During the early nineteenth century freedom of expression was almost foreign to the art world. The now famous 1863 Parisian Salon des Refusés proved to be a landmark in the history of Modern art.

Napoleon III set up the Salon des Refusés to appease those painters (Monet, Manet, Pissarro, Whistler, Jongkind and others) who were insulted by the rejection of their works by the official Salon. Artists who had gone against established and acceptable painting techniques were given, for the first time, the right to a public viewing and this exhibition marked the beginning of an artistic independence.

Dusseldorf, Munich and Paris were the three leading art meccas of the nineteenth century. Although Eugene Delacroix (1799 - 1863) had taken an independent stand against the value of technical painting as the Academicians taught it, it was Claude Monet (1840 - 1926) who revolutionized art by organizing an independent group of artists who would exhibit their recalcitrant canvases in an 1874 show which would shock critics and public alike. Their purpose was to present new ideas and not "old tendencies, and hope for the adhesion of all serious artists." The show opened April 15, 1874, and when Louis Leroy characterized the entire exhibit as an "Exhibition of Impressionists", a title meant in jest and cued from Monet's painting Impression-Sunrise (1872), the names "Impressionist" and "Impressionism" were born. (right above: William Merrit Chase, Sunset at Shinnecock, 29 x 37 inches, oil on canvas, Courtesy of R. H. Love Galleries, Inc., Chicago, IL)

Threatened with the artists' display of obstinate defiance of authority, critic J. Claretie said the artists "appear to have declared war on beauty." Under the banner of "Impressionism" painters launched an innovative concept of naturalism, showing new impressions of the visible world rather than the imitation of exact appearances. They perceived light as color sensations and were concerned with the effects of a fluid play of light. Color sensations were perceived as constantly changing, and forms as light reflected from a surface, while shadows were shown to be lights of a lower intensity.

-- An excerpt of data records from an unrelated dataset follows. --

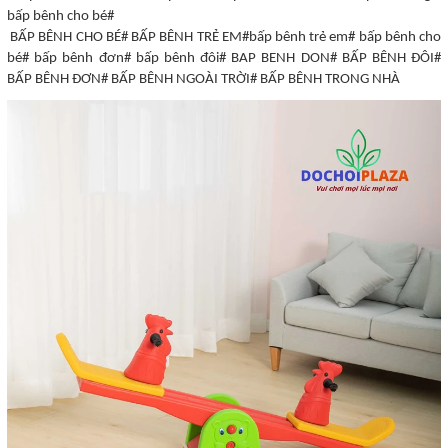
bấp bênh cho bé#
BẤP BÊNH CHO BÉ# BẤP BÊNH TRẺ EM#bấp bênh trẻ em# bấp bênh cho
bé# bấp bênh đơn# bấp bênh đôi# BAP BENH DON# BẤP BÊNH ĐÔI#
BẤP BÊNH ĐƠN# BẤP BÊNH NGOÀI TRỜI# BẤP BÊNH TRONG NHÀ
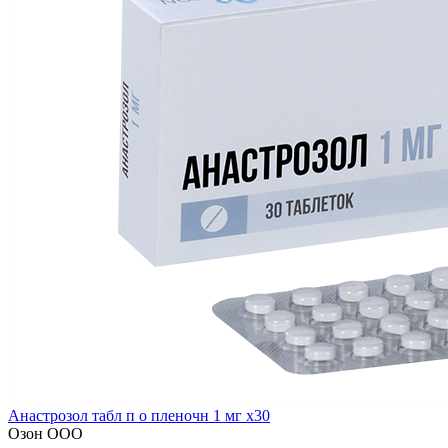
Анастрозол табл п о пленочн 1 мг x30
Озон ООО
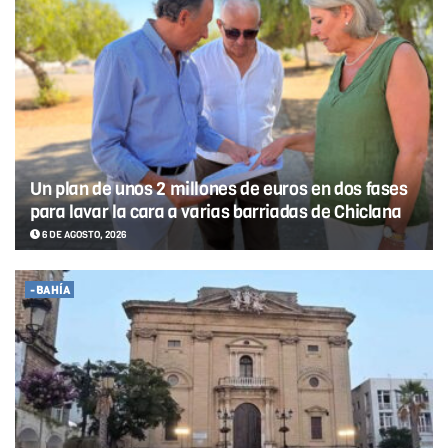
Un plan de unos 2 millones de euros en dos fases
para lavar la cara a varias barriadas de Chiclana
6 DE AGOSTO, 2026
-BAHÍA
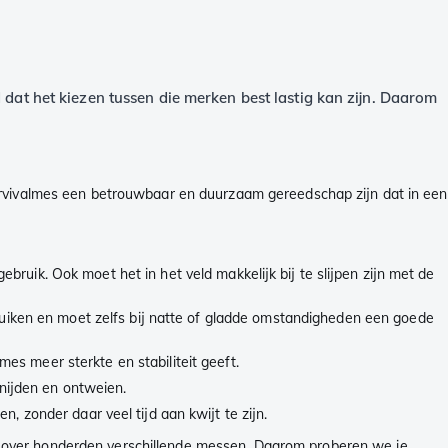
 dat het kiezen tussen die merken best lastig kan zijn. Daarom
urvivalmes een betrouwbaar en duurzaam gereedschap zijn dat in een
ebruik. Ook moet het in het veld makkelijk bij te slijpen zijn met de
ruiken en moet zelfs bij natte of gladde omstandigheden een goede
es meer sterkte en stabiliteit geeft.
 snijden en ontweien.
 zonder daar veel tijd aan kwijt te zijn.
 over honderden verschillende messen. Daarom proberen we je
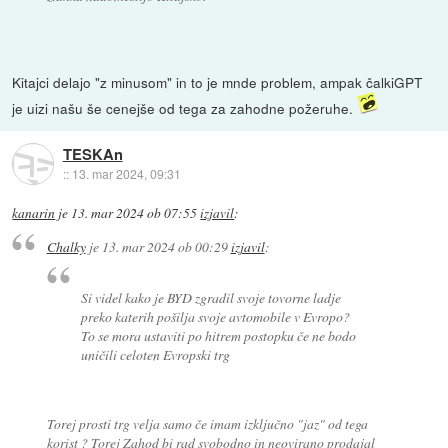
Kitajci delajo "z minusom" in to je mnde problem, ampak čalkiGPT
je uizi našu še cenejše od tega za zahodne požeruhe.
TESKAn
::
13. mar 2024, 09:31
kanarin
je
13. mar 2024 ob 07:55
izjavil
:
Chalky
je
13. mar 2024 ob 00:29
izjavil
:
Si videl kako je BYD zgradil svoje tovorne ladje
preko katerih pošilja svoje avtomobile v Evropo?
To se mora ustaviti po hitrem postopku če ne bodo
uničili celoten Evropski trg
Torej prosti trg velja samo če imam izključno "jaz" od tega
korist ? Torej Zahod bi rad svobodno in neovirano prodajal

Light, not subject matter, became the most important aspect of their painting and this was foreign to the Salon painters' ideology. Variations of hue and intensity of light were stressed. The Impressionists were not dramatically concerned with line. They applied their paint to the canvas in small daubs and dashes of paint in order to heighten the effect of vibrations and changes of light effects. (left above: John J. Enneking, Along the Neponset River, d. 1888, 22 x 30 inches, oil on canvas, Private collection, Photo courtesy of Pierce Galleries, Inc.)

"French Imitations"

By 1885 hundreds of American painters had gone to Paris to meet and absorb information from the bold canvases of the Impressionists. John Joseph Enneking (1838 - 1941) had studied in Germany, Italy and in Paris with Pissarro and Monet by 1873, and returned to influence Boston painters by 1875.Mary Cassatt was specifically working with Degas by 1873; and by 1883 Theodore Robinson had worked with Monet at Giverny, while numerous other Americans were in the United States carrying the Impressionist banner through the art schools and museums. Boston had rejected most innovations in art, but Alexander Cochrane (a trustee at the Museum of Fine Arts) purchased Renoir's Grand Canal, Venice, and Lilla Cabot Ferry bought Monet's landscape at Etretat and presented it to Boston society in 1889. William Merritt Chase and the influential John Singer Sargent both encouraged patrons to purchase works by Monet. (left above: John Singer Sargent, F. D. Millet House and Garden, oil on canvas, 27 x 35 inches, Private collection, Photo courtesy of Hirschl & Adler Galleries, Inc., New York)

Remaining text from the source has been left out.